Constructamax, Inc. v. CBA Associates, Inc.

—In an action brought by motion for summary judgment in lieu of complaint pursuant to CPLR 3213 to recover payment on a promissory note, the plaintiff appeals from an order of the Supreme Court, Queens County (Posner, J.), dated April 4, 2001, which denied the motion.

Ordered that the order is reversed, on the law, and the motion is granted; and it is further,

Ordered that the matter is remitted to the Supreme Court, Queens County, for the entry of judgment in favor of the plaintiff in the principal sum of $600,000, plus interest as provided for in the promissory note; and it is further,

Ordered that execution of the judgment to be issued in this action is stayed for 30 days from the date of service of a copy of this decision and order upon the defendants to allow them to commence an action, if they be so advised, against the plaintiff and others on the claims the defendants have asserted in opposition to the motion for summary judgment in lieu of complaint; upon compliance with this provision, the stay shall be extended pending resolution of that action; and it is further, Ordered that one bill of costs is awarded to the plaintiff.
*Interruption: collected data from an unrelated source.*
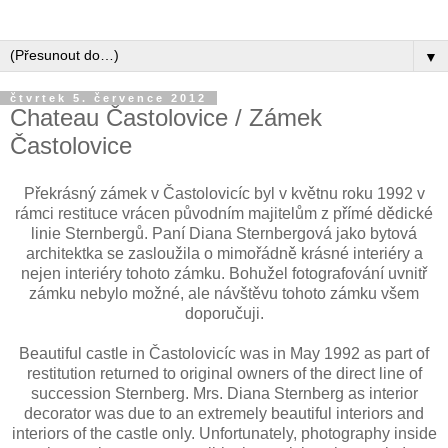
▼
čtvrtek 5. července 2012
Chateau Častolovice / Zámek
Častolovice
Překrásný zámek v Častolovicíc byl v květnu roku 1992 v
rámci restituce vrácen původním majitelům z přímé dědické
linie Sternbergů. Paní Diana Sternbergová jako bytová
architektka se zasloužila o mimořádně krásné interiéry a
nejen interiéry tohoto zámku. Bohužel fotografování uvnitř
zámku nebylo možné, ale návštěvu tohoto zámku všem
doporučuji.
Beautiful
castle in
Častolovicíc
was
in May
1992 as part of
restitution
returned to
original owners
of the
direct
line
of
succession
Sternberg
.
Mrs.
Diana
Sternberg
as
interior
decorator
was due to
an extremely
beautiful interiors
and
interiors
of the
castle
only
.
Unfortunately,
photography
inside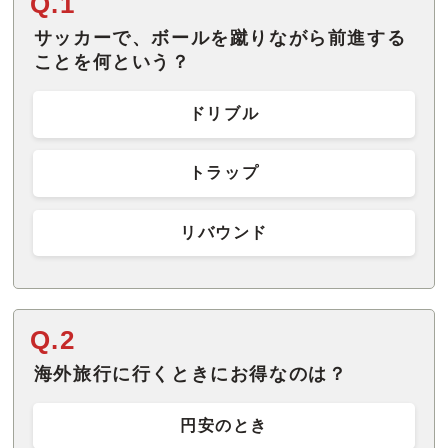
Q.1
サッカーで、ボールを蹴りながら前進する
ことを何という？
ドリブル
トラップ
リバウンド
Q.2
海外旅行に行くときにお得なのは？
円安のとき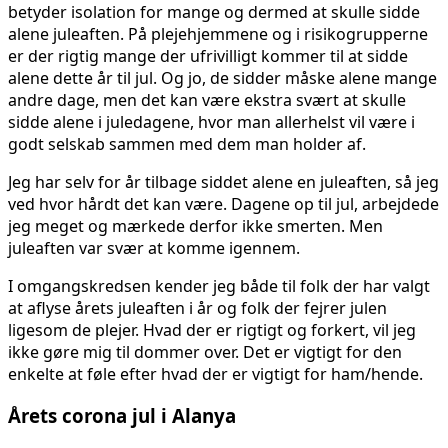
betyder isolation for mange og dermed at skulle sidde
alene juleaften. På plejehjemmene og i risikogrupperne
er der rigtig mange der ufrivilligt kommer til at sidde
alene dette år til jul. Og jo, de sidder måske alene mange
andre dage, men det kan være ekstra svært at skulle
sidde alene i juledagene, hvor man allerhelst vil være i
godt selskab sammen med dem man holder af.
Jeg har selv for år tilbage siddet alene en juleaften, så jeg
ved hvor hårdt det kan være. Dagene op til jul, arbejdede
jeg meget og mærkede derfor ikke smerten. Men
juleaften var svær at komme igennem.
I omgangskredsen kender jeg både til folk der har valgt
at aflyse årets juleaften i år og folk der fejrer julen
ligesom de plejer. Hvad der er rigtigt og forkert, vil jeg
ikke gøre mig til dommer over. Det er vigtigt for den
enkelte at føle efter hvad der er vigtigt for ham/hende.
Årets corona jul i Alanya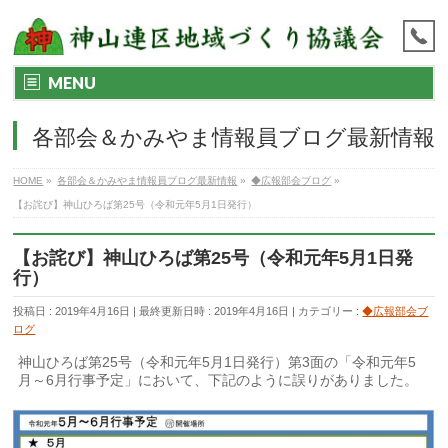
MENU
各部会＆かみやま情報員ブログ最新情報
HOME
»
各部会＆かみやま情報員ブログ最新情報
»
◆広報部会ブログ
»
【お詫び】神山ひろば第25号（令和元年5月1日発行）
【お詫び】神山ひろば第25号（令和元年5月1日発
行）
投稿日 : 2019年4月16日
最終更新日時 : 2019年4月16日
カテゴリー :
◆広報部会ブ
ログ
神山ひろば第25号（令和元年5月1日発行）第3面の「令和元年5
月～6月行事予定」において、下記のように誤りがありました。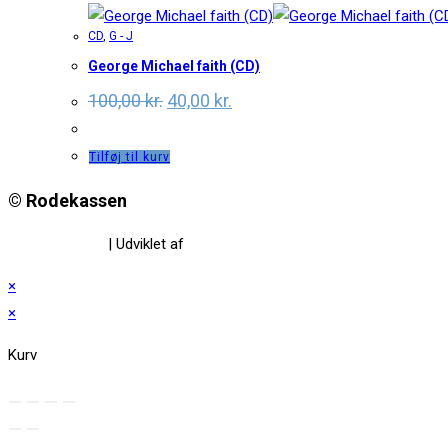
CD
,
G - J
George Michael faith (CD)
Original
Current
100,00
kr.
40,00
kr.
price
price
was:
is:
100,00 kr..
40,00 kr..
Tilføj til kurv
© Rodekassen
Privatlivspolitik
| Udviklet af
www.amaliedesign.dk
×
×
Kurv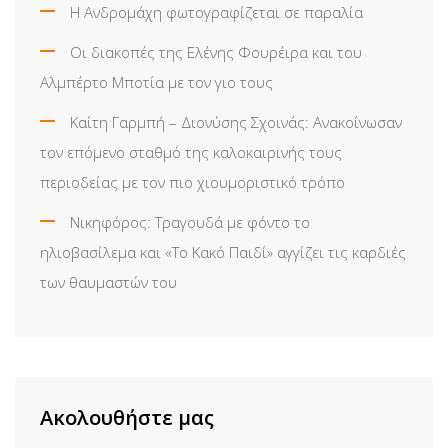
Η Ανδρομάχη φωτογραφίζεται σε παραλία
Οι διακοπές της Ελένης Φουρέιρα και του
Αλμπέρτο Μποτία με τον γιο τους
Καίτη Γαρμπή – Διονύσης Σχοινάς: Ανακοίνωσαν
τον επόμενο σταθμό της καλοκαιρινής τους
περιοδείας με τον πιο χιουμοριστικό τρόπο
Νικηφόρος: Τραγουδά με φόντο το
ηλιοβασίλεμα και «Το Κακό Παιδί» αγγίζει τις καρδιές
των θαυμαστών του
Ακολουθήστε μας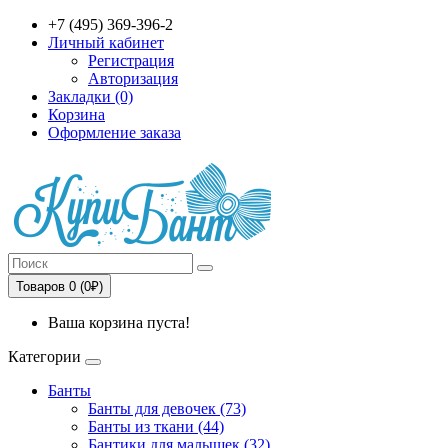
+7 (495) 369-396-2
Личный кабинет
Регистрация
Авторизация
Закладки (0)
Корзина
Оформление заказа
Товаров 0 (0₽)
Ваша корзина пуста!
Категории
Банты
Банты для девочек (73)
Банты из ткани (44)
Бантики для малышек (32)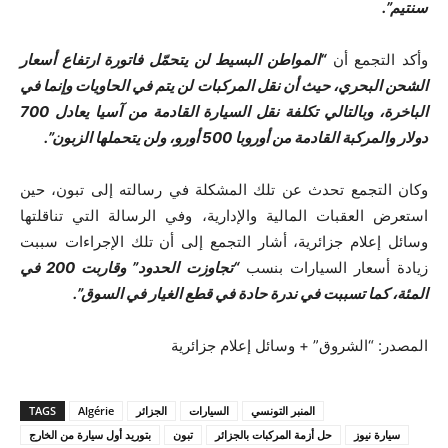
سنتيم”.
وأكد التجمع أن
“المواطن البسيط لن يتحمّل فاتورة ارتفاع أسعار
الشحن البحري، حيث أن نقل المركبات لن يتم في الحاويات وإنما في
الباخرة، وبالتالي تكلفة نقل السيارة القادمة من آسيا يعادل 700
دولار والمركبة القادمة من أوروبا 500 أورو، ولن يتحملها الزبون”.
وكان التجمع تحدث عن تلك المشكلة في رسالته إلى تبون، حين
استعرض العقبات المالية والإدارية، وفي الرسالة التي تناقلتها
وسائل إعلام جزائرية، أشار التجمع إلى أن تلك الإجراءات سببت
زيادة أسعار السيارات بنسب
“تجاوزت الحدود” وقاربت 200 في
المئة، كما تسببت في ندرة حادة في قطع الغيار في السوق”.
المصدر: “الشروق” + وسائل إعلام جزائرية
المنبر التونسي
السيارات
الجزائر
Algérie
TAGS
سيارة نيوز
حل أزمة المركبات بالجزائر
تبون
بتوريد أول سيارة من الخارج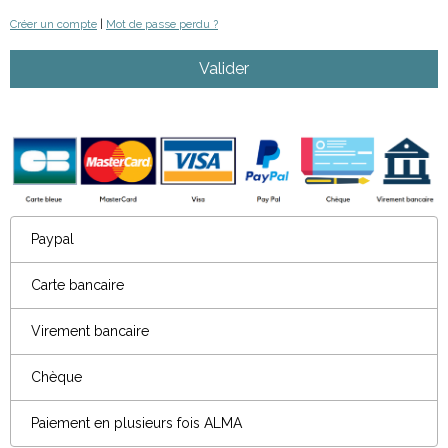
Créer un compte
|
Mot de passe perdu ?
Valider
Paypal
Carte bancaire
Virement bancaire
Chèque
Paiement en plusieurs fois ALMA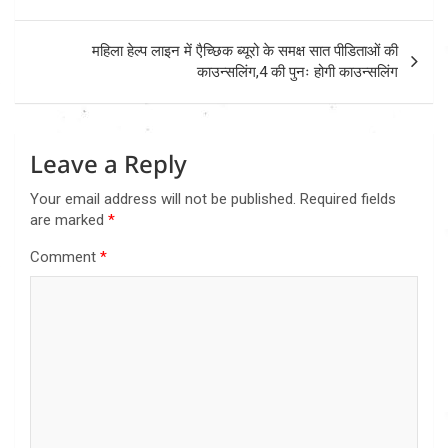
महिला हेल्प लाइन में एैच्छिक ब्यूरो के समक्ष सात पीडिताओं की
काउन्सलिंग,4 की पुनः होगी काउन्सलिंग
Leave a Reply
Your email address will not be published.
Required fields
are marked
*
Comment
*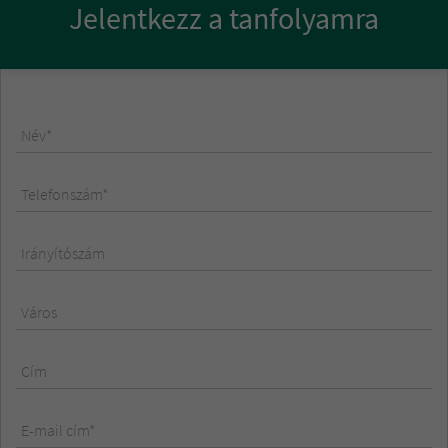
Jelentkezz a tanfolyamra
Név*
Telefonszám*
Irányítószám
Város
Cím
E-mail cím*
The plaintiff sustained its burden in the first instance of proving the existence of the promissory note and the defendants’ failure to make payment in accordance with its terms (see CPLR 3213; E.D.S. Sec. Sys. v Allyn, 262 AD2d 351; Key Bank of Long Is. v Burns, 162 AD2d 501). In opposition, the defendants failed to raise any viable defenses to the note.

The defendants’ claims that the nonparty, AJK Associates, Inc. (hereinafter AJK), misrepresented certain facts at the time of the signing of the contract of sale are precluded by the general merger clause in the contract. The defendants’ allegation that AJK presented it with fictitious books and records is similarly barred by the language of the general merger clause. The remaining arguments raised by the defendants consist of allegations of fraud that occurred after the contract of sale and promissory note were signed. Thus, these allegations do not constitute defenses to the note.

*461Inasmuch as the defendants have failed to establish a genuine defense to the promissory note, it is unnecessary to determine whether the plaintiff is a holder in due course, rather than merely a holder (see First Intl. Bank of Israel v Blankstein & Son, 59 NY2d 436, 444; DH Cattle Holdings Co. v Smith, 195 AD2d 202, 207).

We remit the matter to the Supreme Court, Queens County, for the entry of a judgment in favor of the plaintiff in the principal sum of $600,000 plus interest as provided for in the promissory note. However, the defendants’ allegations of fraud against the plaintiff and AJK support claims which far exceed the amount due under the promissory note. Therefore, under the unique circumstances of this case, execution of the judgment to be issued in this action is stayed for 30 days from the date of service of a copy of this decision and order on the defendants to allow them to commence an action against the plaintiff and others, if they be so advised, on the claims the defendants have asserted in opposition to the motion for summary judgment in lieu of complaint (cf. Dalminter, Inc. v Dalmine, S.p.A., 29 AD2d 852). Upon compliance with this provision, the stay shall be extended pending resolution of that action. O’Brien, J.P., Luciano, Townes and Crane, JJ., concur.